The grant eased one suspicion—that there had been some concerted effort to elide a period of the building’s history. Load of Fun, and the fact that Sherwin Mark had already turned the building into an art space,  was immediately there at the top of the application, which also did a good job of pointing out why it would be a good candidate for historic-preservation tax credits, since it highlights the architectural style that came with automobiles to Baltimore a hundred years ago (the introduction of autos killed cities and was probably the worst thing that ever happened to Baltimore, but, hey, it is for that reason an even more important history).

In an email exchange, I told Will Holman, who is heading up the planning of the project for BARCO and had given me a tour of the site a few weeks back, that he didn’t need to send a copy of the application, that I managed to get it. I did not, and still won’t, say where I got it. But I didn’t think it was a big deal. 

I didn’t hear back from anyone until I found a hyperventilating message on my phone from Ingraham. It was almost incomprehensible, but it was clear that BARCO had been calling him—during his Christmas vacation!—and complaining that he had given me the grant document. He insisted I call him.
On the phone, he sounded even more upset than in his message. He wanted me to explain why I said he gave me the document. I never said I got the document from him. Again he yelled that it was his Christmas vacation. He asked who I got it from. I said it was inappropriate for him, as a public official, to be asking me where I got the document and I would not tell him.
He sputtered some more and ended by saying “fuck you and your story.” 

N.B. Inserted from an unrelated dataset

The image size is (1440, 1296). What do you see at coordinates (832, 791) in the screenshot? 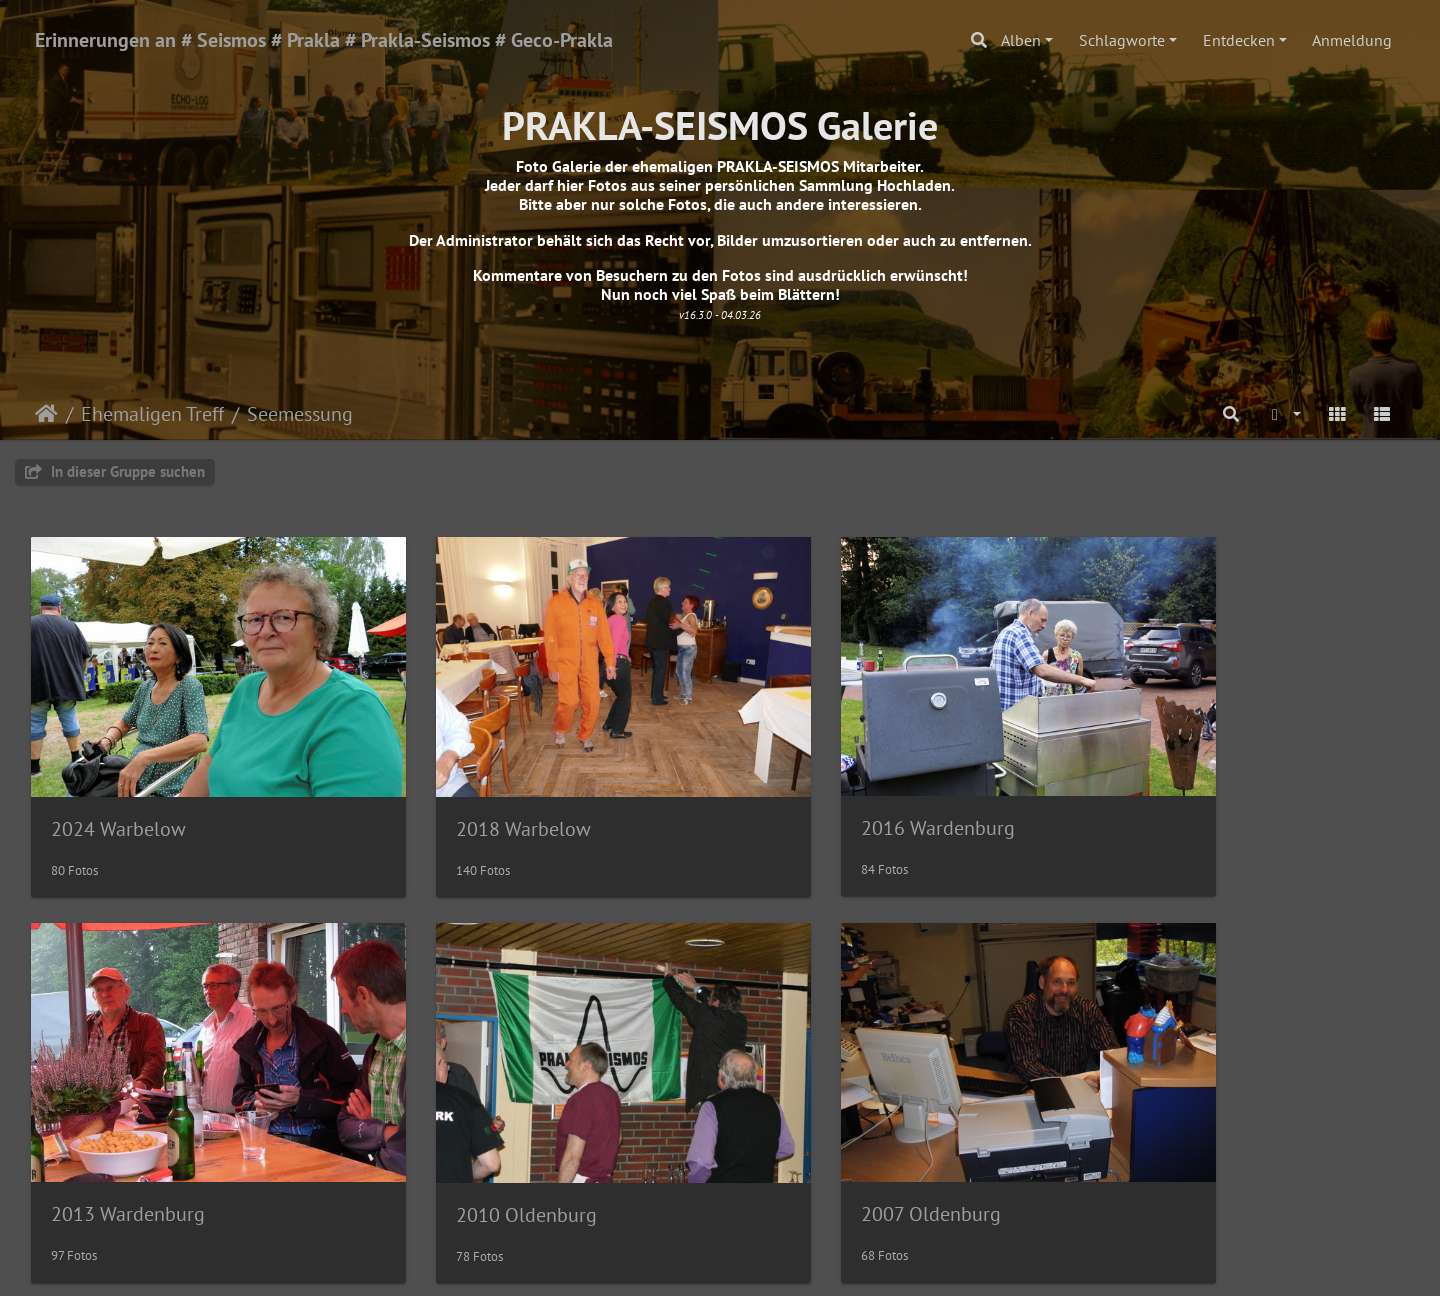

That really was not necessary. But at least his anger was vivid and visceral, instead of the weird passive aggression that comes from some people. But it made me much more interested in looking at this process and strengthens my resolve to follow the money in the arts community. It also made me think about community and what “progress” or development might mean; it made me think about place and the car dealership and the way that autos have destroyed the soul of cities over the last century and the artists who had been in Load of Fun and who would probably be there again and the fact that we would all die. All of this crossed my mind again as the lone, itinerant Charlie Bethel, wandering bard, walked out of the bar and I thought about Odysseus and then about Socrates and the relationship he had to Athens. He never left it, except in war, and yet he was always out of place within it. That is, perhaps, the best description of the role of a reporter. To love your city while also always feeling out of place in it, looking a bit more askance at it than the boosters do.